Monday, September 28, 2015

First Post

Hey guys, my name is Will as y'all probably saw, and I felt it on my heart to start this blog. As you can probably guess from the name, this is going to be a Christian based blog. If you are reading this and are not a Christian, don't just exit this page! I'm not going to try to push the Bible down your throat like you might assume. Instead, I'm just going to talk mainly about what being a Christian looks like from a first person point of view and simple applications that everyone can use in his day to day life.

So you may be wondering how I got the name for this blog. It came straight from my favorite bible verse, which is John 16:33. This verse says, "I have told you these things so in Me you may have peace; in this world you will have struggles, but take heart, for I have overcome the world". This is just a really awesome verse that allows me to go day to day knowing that God has my back and He will carry me through the hard times.

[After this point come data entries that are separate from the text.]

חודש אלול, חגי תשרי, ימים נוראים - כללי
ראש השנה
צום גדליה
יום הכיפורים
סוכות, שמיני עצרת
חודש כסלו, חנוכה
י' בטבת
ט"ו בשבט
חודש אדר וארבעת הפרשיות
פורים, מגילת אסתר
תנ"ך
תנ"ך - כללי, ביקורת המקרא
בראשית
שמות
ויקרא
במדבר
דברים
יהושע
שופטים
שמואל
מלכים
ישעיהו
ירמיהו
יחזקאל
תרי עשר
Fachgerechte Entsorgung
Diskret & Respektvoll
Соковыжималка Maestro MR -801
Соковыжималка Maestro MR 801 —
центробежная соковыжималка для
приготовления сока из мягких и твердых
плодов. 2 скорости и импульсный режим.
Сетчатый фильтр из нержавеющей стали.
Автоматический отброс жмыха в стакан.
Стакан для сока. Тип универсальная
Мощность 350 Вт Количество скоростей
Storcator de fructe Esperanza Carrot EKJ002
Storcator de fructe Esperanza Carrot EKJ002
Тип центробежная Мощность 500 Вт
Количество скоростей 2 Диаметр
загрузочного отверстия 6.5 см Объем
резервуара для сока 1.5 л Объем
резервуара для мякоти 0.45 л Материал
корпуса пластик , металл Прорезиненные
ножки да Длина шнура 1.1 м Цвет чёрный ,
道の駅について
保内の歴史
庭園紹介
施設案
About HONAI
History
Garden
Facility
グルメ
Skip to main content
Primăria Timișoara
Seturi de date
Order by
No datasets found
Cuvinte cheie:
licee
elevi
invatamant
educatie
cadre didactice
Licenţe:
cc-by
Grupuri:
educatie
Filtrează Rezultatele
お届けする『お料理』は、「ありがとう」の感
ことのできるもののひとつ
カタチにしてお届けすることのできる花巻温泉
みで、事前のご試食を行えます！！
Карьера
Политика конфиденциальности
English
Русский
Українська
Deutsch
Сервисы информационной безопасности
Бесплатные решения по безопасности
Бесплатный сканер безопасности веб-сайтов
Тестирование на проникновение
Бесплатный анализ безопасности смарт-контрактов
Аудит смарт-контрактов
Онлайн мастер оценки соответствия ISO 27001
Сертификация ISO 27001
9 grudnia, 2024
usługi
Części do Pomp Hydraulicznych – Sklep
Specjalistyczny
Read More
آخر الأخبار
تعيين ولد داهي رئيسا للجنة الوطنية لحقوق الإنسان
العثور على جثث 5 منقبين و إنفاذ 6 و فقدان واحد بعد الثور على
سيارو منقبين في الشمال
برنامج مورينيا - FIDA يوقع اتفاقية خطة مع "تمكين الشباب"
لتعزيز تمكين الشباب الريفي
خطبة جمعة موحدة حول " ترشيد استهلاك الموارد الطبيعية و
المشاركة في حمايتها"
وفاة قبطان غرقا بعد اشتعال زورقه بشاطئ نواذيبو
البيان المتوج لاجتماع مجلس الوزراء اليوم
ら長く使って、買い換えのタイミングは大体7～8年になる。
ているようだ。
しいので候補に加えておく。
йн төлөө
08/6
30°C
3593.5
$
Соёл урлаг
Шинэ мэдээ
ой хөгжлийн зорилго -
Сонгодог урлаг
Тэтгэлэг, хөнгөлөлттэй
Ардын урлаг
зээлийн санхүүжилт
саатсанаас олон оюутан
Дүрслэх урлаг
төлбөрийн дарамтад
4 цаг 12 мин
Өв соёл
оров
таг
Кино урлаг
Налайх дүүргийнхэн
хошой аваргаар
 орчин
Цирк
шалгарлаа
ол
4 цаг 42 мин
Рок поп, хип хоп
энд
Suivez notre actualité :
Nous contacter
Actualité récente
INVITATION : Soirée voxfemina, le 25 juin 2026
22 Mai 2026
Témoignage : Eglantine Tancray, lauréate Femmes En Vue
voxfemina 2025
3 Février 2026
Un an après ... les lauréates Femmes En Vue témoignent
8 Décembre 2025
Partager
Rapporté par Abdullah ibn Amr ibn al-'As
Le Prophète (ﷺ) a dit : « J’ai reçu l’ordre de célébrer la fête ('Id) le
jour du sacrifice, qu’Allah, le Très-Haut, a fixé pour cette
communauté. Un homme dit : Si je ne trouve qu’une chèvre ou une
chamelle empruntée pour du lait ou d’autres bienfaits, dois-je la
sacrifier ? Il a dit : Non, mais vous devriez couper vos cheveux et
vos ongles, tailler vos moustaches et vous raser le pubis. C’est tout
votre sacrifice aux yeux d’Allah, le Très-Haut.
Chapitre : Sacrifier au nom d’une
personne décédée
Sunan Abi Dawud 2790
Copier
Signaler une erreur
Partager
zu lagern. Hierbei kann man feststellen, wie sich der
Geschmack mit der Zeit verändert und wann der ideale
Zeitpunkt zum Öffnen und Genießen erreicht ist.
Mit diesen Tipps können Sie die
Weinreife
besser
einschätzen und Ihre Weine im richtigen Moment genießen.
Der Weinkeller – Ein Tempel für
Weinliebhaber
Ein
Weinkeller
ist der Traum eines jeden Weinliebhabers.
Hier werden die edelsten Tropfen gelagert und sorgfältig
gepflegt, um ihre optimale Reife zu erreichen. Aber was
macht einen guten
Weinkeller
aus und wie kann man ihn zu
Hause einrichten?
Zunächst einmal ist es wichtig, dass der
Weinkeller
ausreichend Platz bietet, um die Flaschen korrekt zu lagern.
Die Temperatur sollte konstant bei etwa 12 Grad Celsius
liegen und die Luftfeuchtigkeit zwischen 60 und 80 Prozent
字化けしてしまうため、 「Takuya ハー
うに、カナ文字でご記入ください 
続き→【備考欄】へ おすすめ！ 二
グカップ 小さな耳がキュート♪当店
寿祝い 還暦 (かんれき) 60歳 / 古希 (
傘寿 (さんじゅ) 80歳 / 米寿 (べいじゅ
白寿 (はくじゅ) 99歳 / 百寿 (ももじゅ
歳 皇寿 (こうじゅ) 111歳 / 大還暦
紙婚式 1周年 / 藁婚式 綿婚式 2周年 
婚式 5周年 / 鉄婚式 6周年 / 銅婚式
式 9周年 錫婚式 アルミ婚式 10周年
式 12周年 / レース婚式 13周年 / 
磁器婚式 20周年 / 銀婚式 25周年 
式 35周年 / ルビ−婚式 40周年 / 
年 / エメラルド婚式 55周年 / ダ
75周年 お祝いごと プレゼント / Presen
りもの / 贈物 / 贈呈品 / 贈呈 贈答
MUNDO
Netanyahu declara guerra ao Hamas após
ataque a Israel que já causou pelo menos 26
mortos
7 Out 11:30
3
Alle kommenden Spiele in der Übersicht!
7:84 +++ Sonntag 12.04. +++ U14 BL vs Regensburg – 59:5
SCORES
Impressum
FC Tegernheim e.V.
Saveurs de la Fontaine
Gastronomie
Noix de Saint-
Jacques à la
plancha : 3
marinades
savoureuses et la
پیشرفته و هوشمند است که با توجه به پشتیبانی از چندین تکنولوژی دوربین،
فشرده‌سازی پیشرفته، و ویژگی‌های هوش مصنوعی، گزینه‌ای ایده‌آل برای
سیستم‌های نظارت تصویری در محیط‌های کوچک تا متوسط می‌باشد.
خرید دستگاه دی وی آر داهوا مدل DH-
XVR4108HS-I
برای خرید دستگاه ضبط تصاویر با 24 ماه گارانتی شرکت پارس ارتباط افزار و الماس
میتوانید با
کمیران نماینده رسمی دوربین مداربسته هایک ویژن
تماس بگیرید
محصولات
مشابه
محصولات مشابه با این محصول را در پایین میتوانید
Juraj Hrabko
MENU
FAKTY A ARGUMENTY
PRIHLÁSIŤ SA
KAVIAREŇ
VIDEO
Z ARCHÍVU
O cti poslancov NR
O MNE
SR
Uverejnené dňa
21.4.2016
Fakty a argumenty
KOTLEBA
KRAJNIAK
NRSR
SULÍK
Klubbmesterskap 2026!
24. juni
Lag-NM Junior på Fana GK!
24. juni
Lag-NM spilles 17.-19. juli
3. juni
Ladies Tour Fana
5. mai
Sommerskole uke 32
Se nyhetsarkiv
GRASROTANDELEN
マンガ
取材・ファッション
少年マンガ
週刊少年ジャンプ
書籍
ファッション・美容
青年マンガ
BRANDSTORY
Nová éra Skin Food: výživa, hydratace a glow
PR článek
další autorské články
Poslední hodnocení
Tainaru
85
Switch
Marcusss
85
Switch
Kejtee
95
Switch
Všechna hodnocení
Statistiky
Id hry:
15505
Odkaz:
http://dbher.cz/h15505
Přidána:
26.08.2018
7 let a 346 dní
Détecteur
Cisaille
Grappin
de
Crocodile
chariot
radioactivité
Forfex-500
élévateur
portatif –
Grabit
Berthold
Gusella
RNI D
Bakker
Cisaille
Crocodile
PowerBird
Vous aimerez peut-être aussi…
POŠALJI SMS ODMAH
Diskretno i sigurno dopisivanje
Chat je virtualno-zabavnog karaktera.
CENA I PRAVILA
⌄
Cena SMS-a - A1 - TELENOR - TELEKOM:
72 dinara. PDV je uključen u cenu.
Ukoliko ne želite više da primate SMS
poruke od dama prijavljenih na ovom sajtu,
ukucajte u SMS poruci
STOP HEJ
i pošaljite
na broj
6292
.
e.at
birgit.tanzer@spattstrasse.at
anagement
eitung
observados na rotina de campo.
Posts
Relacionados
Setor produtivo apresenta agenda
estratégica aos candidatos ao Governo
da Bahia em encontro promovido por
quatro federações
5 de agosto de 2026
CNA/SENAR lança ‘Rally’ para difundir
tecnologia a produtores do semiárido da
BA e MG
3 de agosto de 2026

I don't think any blog, book, or article about Christianity would be complete without the author's testimony, so here it goes. When I was younger, I never really went to church. A lot of my friends did, but it didn't really seem like the place for me. When I was fourteen, I switched from a big public school to a small Christian school. I only knew a handful of kids and had no idea what to expect from the whole Christian school idea. The first year was eighth grade, and that was pretty tough. The school work wasn't too hard, and I made friends pretty easily, so obviously neither of those were the problem. The thing that made the new school hard was the fact that I had no idea how to read a Bible! I couldn't tell the difference between a chapter and a verse, and for the longest time couldn't figure out why there were random numbers in the corners of every page (I finally figured out that it was like a dictionary in the sense that those numbers were the first and last verse on each page). I got through eighth grade at the new school, but heading into freshman year, the whole concept of Jesus was still kind of foreign to me. Not long into freshman year, I started hanging out with a group of people who went to church every Sunday and loved God like nothing I've ever seen. I still didn't think the whole idea of church was for me, but after months of them twisting my arm to come with them, I decided I would give it a try. It was a very modern church that had a 4:30 service exclusively for teenagers, which was refreshing, because the couple times that I did go to church when I was younger, I went to a traditional Baptist church, and I'm not
 sure that there was one service that I made it all the way through without falling asleep. This new church seemed pretty interesting, so I decided to come back a couple more times. After about four months of regularly attending, our first retreat was coming up. I had a  lot of friends going, and I was really starting to get accustomed to this new church, so I decided to sign up. I wasn't sure what it was going to be like, but I knew there were going to be four services in two days, and I wasn't really sure if I was going to be able to handle that much Jesus at one time. I got through the first three, and really began to think about my life. I knew the fourth service was really just about 45 minutes of worship songs, so I decided to really listen to what the upcoming songs had to say. They cleared the entire auditorium of the chairs so it was standing room only, opened the doors, and about 2,000 high school students just like me flooded the room fighting for the best spots up in the front. We got almost all the way through the worship service, and I was feeling pretty good. I learned who Jesus was, but still wasn't 100% sure if the whole Christianity thing was for me. At that moment, another song came on, and it was called This is Amazing Grace. I hadn't heard it before, but it sounded good, so I decided to listen. Actually, I did more than listen, I really took the time to understand what the words were saying. We got about halfway through the song when I realized my hands were in the air for praise, and I was crying my eyes out. It wasn't one of those things where your eyes start to water and you can blame it on the dust. No, this was a real sob, like I had no control at this point. It was at this moment that I decided I wanted to give my life up for Christ and pursue Him with everything that I have. It has been almost three years since that moment, and never once have I thought about going back on what I decided that night.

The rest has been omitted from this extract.